VA to adopt outside security solutions
The Veterans Affairs Department's largest security project to date will rely heavily on solutions developed by other agencies
The Veterans Affairs Department's largest security project to date will rely heavily on solutions developed by other agencies to take advantage of common government needs.
VA's Authentication and Authorization Infrastructure Project includes a departmentwide roll out of smart cards for physical and computer access. Officials have decided to use the Common Access Card (CAC), an established solution at the Defense Department, said Bruce Brody, VA's associate deputy assistant secretary for cyber and information security.
He was speaking today at an information security symposium sponsored by Unisys Corp.
VA has planned to provide employees and contractors with smart cards for physical and computer access. Over the next two and a half years, the department plans to issue more than 400,000 smart cards, and by using the Defense contract, VA will pay only $8 per card instead of hundreds, Brody said.
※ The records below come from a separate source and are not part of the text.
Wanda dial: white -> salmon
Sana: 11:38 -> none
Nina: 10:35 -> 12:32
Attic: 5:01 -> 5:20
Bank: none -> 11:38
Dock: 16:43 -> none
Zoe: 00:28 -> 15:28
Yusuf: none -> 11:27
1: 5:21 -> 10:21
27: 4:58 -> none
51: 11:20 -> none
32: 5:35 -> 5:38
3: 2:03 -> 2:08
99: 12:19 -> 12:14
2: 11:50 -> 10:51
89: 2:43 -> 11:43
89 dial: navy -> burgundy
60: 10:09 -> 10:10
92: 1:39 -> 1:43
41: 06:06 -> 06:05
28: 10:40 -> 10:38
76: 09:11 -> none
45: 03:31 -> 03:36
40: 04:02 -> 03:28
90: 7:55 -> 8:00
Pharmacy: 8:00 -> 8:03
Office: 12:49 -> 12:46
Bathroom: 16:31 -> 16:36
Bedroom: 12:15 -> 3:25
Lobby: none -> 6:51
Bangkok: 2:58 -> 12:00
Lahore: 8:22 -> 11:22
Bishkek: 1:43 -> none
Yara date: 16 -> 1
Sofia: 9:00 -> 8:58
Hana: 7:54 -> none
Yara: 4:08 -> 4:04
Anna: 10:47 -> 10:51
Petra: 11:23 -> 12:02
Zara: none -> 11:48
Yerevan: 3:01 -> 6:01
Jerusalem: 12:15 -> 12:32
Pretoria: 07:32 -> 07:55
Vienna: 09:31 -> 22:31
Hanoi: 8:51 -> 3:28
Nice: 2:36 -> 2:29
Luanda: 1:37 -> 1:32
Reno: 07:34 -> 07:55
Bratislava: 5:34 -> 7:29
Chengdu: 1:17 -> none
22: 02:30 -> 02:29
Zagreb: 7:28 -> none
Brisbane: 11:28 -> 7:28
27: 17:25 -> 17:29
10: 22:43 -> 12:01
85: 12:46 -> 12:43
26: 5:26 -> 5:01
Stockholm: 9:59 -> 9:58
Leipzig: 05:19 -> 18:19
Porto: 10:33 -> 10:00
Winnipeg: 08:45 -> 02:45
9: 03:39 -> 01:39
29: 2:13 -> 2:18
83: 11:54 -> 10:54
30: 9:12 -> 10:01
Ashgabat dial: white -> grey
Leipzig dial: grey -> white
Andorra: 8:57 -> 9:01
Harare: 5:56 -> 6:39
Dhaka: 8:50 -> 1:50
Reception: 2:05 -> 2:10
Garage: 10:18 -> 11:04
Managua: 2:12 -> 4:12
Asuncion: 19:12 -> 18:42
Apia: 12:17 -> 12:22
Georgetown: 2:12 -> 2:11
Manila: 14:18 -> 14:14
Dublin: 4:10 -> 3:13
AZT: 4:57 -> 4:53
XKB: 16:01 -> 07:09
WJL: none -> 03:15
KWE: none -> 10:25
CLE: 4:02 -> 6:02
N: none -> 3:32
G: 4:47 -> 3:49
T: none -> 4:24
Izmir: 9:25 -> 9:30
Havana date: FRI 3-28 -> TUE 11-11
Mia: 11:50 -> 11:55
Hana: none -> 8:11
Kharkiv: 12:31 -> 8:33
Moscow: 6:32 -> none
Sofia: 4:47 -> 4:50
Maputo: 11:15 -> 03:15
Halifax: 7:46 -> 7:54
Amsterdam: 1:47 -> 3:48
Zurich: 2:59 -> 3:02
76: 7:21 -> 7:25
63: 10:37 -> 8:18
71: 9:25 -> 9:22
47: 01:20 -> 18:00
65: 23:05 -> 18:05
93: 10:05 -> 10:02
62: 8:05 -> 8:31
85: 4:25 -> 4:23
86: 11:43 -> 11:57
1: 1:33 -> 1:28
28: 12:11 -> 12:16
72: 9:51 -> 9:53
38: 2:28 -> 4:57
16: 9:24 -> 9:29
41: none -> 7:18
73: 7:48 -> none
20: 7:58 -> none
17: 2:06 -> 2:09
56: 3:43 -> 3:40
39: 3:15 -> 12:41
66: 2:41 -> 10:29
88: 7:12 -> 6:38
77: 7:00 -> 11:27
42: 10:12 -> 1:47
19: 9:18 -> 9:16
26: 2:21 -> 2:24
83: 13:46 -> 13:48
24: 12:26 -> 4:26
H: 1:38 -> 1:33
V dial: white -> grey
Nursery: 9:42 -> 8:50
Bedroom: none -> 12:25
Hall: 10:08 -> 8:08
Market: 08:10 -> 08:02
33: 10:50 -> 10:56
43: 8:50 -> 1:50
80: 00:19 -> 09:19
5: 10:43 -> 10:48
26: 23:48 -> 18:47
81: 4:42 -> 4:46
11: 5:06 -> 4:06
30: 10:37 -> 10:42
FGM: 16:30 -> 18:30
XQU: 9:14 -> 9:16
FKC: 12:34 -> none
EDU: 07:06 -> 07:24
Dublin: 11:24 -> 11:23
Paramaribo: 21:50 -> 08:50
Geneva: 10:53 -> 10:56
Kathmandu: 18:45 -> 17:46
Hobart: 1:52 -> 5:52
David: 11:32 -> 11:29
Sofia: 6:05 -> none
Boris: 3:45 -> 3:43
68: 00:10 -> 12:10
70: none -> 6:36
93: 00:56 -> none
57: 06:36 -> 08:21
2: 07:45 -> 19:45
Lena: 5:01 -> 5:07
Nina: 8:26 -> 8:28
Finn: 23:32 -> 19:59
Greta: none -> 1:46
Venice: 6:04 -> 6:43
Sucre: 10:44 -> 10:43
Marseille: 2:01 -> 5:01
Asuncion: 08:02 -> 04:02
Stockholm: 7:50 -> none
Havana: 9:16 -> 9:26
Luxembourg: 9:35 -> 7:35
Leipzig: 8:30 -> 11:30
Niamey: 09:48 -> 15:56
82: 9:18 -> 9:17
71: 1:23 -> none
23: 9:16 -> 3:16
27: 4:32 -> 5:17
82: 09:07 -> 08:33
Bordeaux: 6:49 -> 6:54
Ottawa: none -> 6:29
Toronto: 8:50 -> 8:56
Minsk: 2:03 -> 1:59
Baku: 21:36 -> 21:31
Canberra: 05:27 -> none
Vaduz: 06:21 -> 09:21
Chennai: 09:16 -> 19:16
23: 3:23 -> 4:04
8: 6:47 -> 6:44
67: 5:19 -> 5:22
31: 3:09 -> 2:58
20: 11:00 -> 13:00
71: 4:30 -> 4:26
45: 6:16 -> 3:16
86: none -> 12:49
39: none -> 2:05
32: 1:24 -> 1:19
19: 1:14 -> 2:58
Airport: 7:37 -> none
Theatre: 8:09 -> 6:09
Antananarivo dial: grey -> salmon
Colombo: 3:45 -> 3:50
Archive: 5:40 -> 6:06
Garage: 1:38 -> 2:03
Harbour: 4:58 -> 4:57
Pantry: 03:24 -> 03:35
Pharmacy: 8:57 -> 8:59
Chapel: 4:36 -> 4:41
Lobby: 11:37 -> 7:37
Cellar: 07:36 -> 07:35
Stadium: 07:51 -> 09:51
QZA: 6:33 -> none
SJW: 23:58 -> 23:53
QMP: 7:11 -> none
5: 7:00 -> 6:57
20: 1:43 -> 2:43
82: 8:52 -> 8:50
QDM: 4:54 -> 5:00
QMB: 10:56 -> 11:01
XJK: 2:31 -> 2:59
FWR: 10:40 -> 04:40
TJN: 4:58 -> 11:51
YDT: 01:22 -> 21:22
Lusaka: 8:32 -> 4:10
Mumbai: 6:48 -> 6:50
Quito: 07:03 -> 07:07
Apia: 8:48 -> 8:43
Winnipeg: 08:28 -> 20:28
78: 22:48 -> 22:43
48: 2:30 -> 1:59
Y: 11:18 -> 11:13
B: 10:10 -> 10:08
For the public key infrastructure solution, which will assure the authentication of users, VA plans to use whatever contracts the General Services Administration puts in place through its e-Authentication initiative, the only one under the Bush Administration's E-Government Strategy that affects all federal agencies.
The e-Authentication project focuses on solutions for many types of authentication needs. Using such solutions as they come into being over the next year will make more long-term sense than any public-key solution the department could develop on its own, Brody said.